■ Work task
Copying each record below exactly is the whole task.

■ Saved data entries

------------------------------------------------------------------------

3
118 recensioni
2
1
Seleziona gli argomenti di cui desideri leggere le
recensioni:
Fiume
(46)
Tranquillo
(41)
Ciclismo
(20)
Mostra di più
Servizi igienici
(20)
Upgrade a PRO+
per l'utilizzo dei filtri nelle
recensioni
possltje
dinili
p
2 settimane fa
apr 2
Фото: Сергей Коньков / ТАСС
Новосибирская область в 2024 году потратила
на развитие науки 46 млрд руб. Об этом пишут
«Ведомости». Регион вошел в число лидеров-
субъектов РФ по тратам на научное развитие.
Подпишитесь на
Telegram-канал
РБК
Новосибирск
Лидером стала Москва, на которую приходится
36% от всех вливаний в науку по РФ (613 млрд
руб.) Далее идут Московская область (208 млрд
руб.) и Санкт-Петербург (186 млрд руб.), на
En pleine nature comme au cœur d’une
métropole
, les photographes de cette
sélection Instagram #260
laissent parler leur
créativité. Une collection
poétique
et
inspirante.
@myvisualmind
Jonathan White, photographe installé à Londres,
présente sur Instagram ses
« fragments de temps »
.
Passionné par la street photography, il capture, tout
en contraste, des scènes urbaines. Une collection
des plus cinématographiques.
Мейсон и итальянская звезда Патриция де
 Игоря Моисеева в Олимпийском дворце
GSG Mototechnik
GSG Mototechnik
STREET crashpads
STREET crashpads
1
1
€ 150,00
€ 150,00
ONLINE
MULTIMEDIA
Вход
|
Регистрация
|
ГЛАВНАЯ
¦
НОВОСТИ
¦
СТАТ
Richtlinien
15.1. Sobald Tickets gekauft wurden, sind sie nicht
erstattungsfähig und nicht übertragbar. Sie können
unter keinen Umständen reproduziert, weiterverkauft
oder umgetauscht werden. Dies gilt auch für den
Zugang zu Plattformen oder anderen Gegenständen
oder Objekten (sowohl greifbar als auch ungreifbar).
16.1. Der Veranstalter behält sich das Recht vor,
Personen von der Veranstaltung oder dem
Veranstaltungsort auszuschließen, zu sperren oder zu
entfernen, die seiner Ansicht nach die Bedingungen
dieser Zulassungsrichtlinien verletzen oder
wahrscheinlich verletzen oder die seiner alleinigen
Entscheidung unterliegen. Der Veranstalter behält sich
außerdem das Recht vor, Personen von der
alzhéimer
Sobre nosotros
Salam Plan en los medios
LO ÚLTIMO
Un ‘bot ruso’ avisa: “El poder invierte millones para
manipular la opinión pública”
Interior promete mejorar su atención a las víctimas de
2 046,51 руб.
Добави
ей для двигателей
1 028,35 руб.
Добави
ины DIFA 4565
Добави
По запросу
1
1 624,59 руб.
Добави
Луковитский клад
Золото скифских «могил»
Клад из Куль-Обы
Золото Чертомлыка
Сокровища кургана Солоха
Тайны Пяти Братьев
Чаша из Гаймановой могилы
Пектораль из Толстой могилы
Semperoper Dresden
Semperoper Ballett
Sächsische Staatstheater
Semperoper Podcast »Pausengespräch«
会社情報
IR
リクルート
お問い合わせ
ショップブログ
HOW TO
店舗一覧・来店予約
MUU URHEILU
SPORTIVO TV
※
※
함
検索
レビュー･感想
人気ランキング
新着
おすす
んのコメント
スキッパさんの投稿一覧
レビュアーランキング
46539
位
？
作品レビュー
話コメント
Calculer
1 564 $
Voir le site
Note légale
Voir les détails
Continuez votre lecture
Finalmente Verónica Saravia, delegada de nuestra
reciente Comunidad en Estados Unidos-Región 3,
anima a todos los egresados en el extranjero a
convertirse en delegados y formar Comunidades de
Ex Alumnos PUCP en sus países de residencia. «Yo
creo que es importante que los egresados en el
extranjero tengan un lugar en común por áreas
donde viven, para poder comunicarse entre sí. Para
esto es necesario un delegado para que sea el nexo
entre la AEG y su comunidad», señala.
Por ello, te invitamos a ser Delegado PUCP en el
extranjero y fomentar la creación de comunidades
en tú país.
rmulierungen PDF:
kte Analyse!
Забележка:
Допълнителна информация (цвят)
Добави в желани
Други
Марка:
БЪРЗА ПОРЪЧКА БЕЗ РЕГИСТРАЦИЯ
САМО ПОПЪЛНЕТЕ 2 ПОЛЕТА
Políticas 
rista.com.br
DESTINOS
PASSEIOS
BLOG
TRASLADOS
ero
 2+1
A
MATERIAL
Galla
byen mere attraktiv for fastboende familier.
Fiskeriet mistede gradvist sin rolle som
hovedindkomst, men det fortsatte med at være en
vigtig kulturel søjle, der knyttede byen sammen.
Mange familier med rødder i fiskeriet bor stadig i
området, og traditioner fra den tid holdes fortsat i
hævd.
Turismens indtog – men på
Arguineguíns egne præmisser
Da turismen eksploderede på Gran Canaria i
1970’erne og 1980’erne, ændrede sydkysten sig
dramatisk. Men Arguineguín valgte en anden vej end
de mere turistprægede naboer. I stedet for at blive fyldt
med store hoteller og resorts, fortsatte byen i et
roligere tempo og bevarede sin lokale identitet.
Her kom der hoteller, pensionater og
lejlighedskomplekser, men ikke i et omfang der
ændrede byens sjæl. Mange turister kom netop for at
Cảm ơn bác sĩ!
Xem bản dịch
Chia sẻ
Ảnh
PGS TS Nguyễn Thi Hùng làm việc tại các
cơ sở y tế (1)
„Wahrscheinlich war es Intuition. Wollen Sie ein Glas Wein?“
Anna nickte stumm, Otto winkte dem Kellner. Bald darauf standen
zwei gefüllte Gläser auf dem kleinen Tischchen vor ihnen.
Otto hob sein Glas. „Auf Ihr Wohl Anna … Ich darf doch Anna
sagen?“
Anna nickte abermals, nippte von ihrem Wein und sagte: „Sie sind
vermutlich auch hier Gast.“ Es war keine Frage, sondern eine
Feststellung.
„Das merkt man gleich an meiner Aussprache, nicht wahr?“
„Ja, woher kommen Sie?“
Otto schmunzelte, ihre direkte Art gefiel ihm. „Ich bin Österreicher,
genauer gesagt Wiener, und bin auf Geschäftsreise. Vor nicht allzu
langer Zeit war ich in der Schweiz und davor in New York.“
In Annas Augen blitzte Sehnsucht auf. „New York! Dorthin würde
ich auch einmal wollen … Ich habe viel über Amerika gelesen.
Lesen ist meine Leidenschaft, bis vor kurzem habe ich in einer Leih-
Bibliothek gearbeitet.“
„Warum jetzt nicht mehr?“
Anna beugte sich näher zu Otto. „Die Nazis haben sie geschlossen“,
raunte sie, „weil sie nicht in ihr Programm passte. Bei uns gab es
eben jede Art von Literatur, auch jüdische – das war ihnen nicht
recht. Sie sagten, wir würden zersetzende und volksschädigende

------------------------------------------------------------------------

■ Output for this task
3
118 recensioni
2
1
Seleziona gli argomenti di cui desideri leggere le
recensioni:
Fiume
(46)
Tranquillo
(41)
Ciclismo
(20)
Mostra di più
Servizi igienici
(20)
Upgrade a PRO+
per l'utilizzo dei filtri nelle
recensioni
possltje
dinili
p
2 settimane fa
apr 2
Фото: Сергей Коньков / ТАСС
Новосибирская область в 2024 году потратила
на развитие науки 46 млрд руб. Об этом пишут
«Ведомости». Регион вошел в число лидеров-
субъектов РФ по тратам на научное развитие.
Подпишитесь на
Telegram-канал
РБК
Новосибирск
Лидером стала Москва, на которую приходится
36% от всех вливаний в науку по РФ (613 млрд
руб.) Далее идут Московская область (208 млрд
руб.) и Санкт-Петербург (186 млрд руб.), на
En pleine nature comme au cœur d’une
métropole
, les photographes de cette
sélection Instagram #260
laissent parler leur
créativité. Une collection
poétique
et
inspirante.
@myvisualmind
Jonathan White, photographe installé à Londres,
présente sur Instagram ses
« fragments de temps »
.
Passionné par la street photography, il capture, tout
en contraste, des scènes urbaines. Une collection
des plus cinématographiques.
Мейсон и итальянская звезда Патриция де
 Игоря Моисеева в Олимпийском дворце
GSG Mototechnik
GSG Mototechnik
STREET crashpads
STREET crashpads
1
1
€ 150,00
€ 150,00
ONLINE
MULTIMEDIA
Вход
|
Регистрация
|
ГЛАВНАЯ
¦
НОВОСТИ
¦
СТАТ
Richtlinien
15.1. Sobald Tickets gekauft wurden, sind sie nicht
erstattungsfähig und nicht übertragbar. Sie können
unter keinen Umständen reproduziert, weiterverkauft
oder umgetauscht werden. Dies gilt auch für den
Zugang zu Plattformen oder anderen Gegenständen
oder Objekten (sowohl greifbar als auch ungreifbar).
16.1. Der Veranstalter behält sich das Recht vor,
Personen von der Veranstaltung oder dem
Veranstaltungsort auszuschließen, zu sperren oder zu
entfernen, die seiner Ansicht nach die Bedingungen
dieser Zulassungsrichtlinien verletzen oder
wahrscheinlich verletzen oder die seiner alleinigen
Entscheidung unterliegen. Der Veranstalter behält sich
außerdem das Recht vor, Personen von der
alzhéimer
Sobre nosotros
Salam Plan en los medios
LO ÚLTIMO
Un ‘bot ruso’ avisa: “El poder invierte millones para
manipular la opinión pública”
Interior promete mejorar su atención a las víctimas de
2 046,51 руб.
Добави
ей для двигателей
1 028,35 руб.
Добави
ины DIFA 4565
Добави
По запросу
1
1 624,59 руб.
Добави
Луковитский клад
Золото скифских «могил»
Клад из Куль-Обы
Золото Чертомлыка
Сокровища кургана Солоха
Тайны Пяти Братьев
Чаша из Гаймановой могилы
Пектораль из Толстой могилы
Semperoper Dresden
Semperoper Ballett
Sächsische Staatstheater
Semperoper Podcast »Pausengespräch«
会社情報
IR
リクルート
お問い合わせ
ショップブログ
HOW TO
店舗一覧・来店予約
MUU URHEILU
SPORTIVO TV
※
※
함
検索
レビュー･感想
人気ランキング
新着
おすす
んのコメント
スキッパさんの投稿一覧
レビュアーランキング
46539
位
？
作品レビュー
話コメント
Calculer
1 564 $
Voir le site
Note légale
Voir les détails
Continuez votre lecture
Finalmente Verónica Saravia, delegada de nuestra
reciente Comunidad en Estados Unidos-Región 3,
anima a todos los egresados en el extranjero a
convertirse en delegados y formar Comunidades de
Ex Alumnos PUCP en sus países de residencia. «Yo
creo que es importante que los egresados en el
extranjero tengan un lugar en común por áreas
donde viven, para poder comunicarse entre sí. Para
esto es necesario un delegado para que sea el nexo
entre la AEG y su comunidad», señala.
Por ello, te invitamos a ser Delegado PUCP en el
extranjero y fomentar la creación de comunidades
en tú país.
rmulierungen PDF:
kte Analyse!
Забележка:
Допълнителна информация (цвят)
Добави в желани
Други
Марка:
БЪРЗА ПОРЪЧКА БЕЗ РЕГИСТРАЦИЯ
САМО ПОПЪЛНЕТЕ 2 ПОЛЕТА
Políticas 
rista.com.br
DESTINOS
PASSEIOS
BLOG
TRASLADOS
ero
 2+1
A
MATERIAL
Galla
byen mere attraktiv for fastboende familier.
Fiskeriet mistede gradvist sin rolle som
hovedindkomst, men det fortsatte med at være en
vigtig kulturel søjle, der knyttede byen sammen.
Mange familier med rødder i fiskeriet bor stadig i
området, og traditioner fra den tid holdes fortsat i
hævd.
Turismens indtog – men på
Arguineguíns egne præmisser
Da turismen eksploderede på Gran Canaria i
1970’erne og 1980’erne, ændrede sydkysten sig
dramatisk. Men Arguineguín valgte en anden vej end
de mere turistprægede naboer. I stedet for at blive fyldt
med store hoteller og resorts, fortsatte byen i et
roligere tempo og bevarede sin lokale identitet.
Her kom der hoteller, pensionater og
lejlighedskomplekser, men ikke i et omfang der
ændrede byens sjæl. Mange turister kom netop for at
Cảm ơn bác sĩ!
Xem bản dịch
Chia sẻ
Ảnh
PGS TS Nguyễn Thi Hùng làm việc tại các
cơ sở y tế (1)
„Wahrscheinlich war es Intuition. Wollen Sie ein Glas Wein?“
Anna nickte stumm, Otto winkte dem Kellner. Bald darauf standen
zwei gefüllte Gläser auf dem kleinen Tischchen vor ihnen.
Otto hob sein Glas. „Auf Ihr Wohl Anna … Ich darf doch Anna
sagen?“
Anna nickte abermals, nippte von ihrem Wein und sagte: „Sie sind
vermutlich auch hier Gast.“ Es war keine Frage, sondern eine
Feststellung.
„Das merkt man gleich an meiner Aussprache, nicht wahr?“
„Ja, woher kommen Sie?“
Otto schmunzelte, ihre direkte Art gefiel ihm. „Ich bin Österreicher,
genauer gesagt Wiener, und bin auf Geschäftsreise. Vor nicht allzu
langer Zeit war ich in der Schweiz und davor in New York.“
In Annas Augen blitzte Sehnsucht auf. „New York! Dorthin würde
ich auch einmal wollen … Ich habe viel über Amerika gelesen.
Lesen ist meine Leidenschaft, bis vor kurzem habe ich in einer Leih-
Bibliothek gearbeitet.“
„Warum jetzt nicht mehr?“
Anna beugte sich näher zu Otto. „Die Nazis haben sie geschlossen“,
raunte sie, „weil sie nicht in ihr Programm passte. Bei uns gab es
eben jede Art von Literatur, auch jüdische – das war ihnen nicht
recht. Sie sagten, wir würden zersetzende und volksschädigende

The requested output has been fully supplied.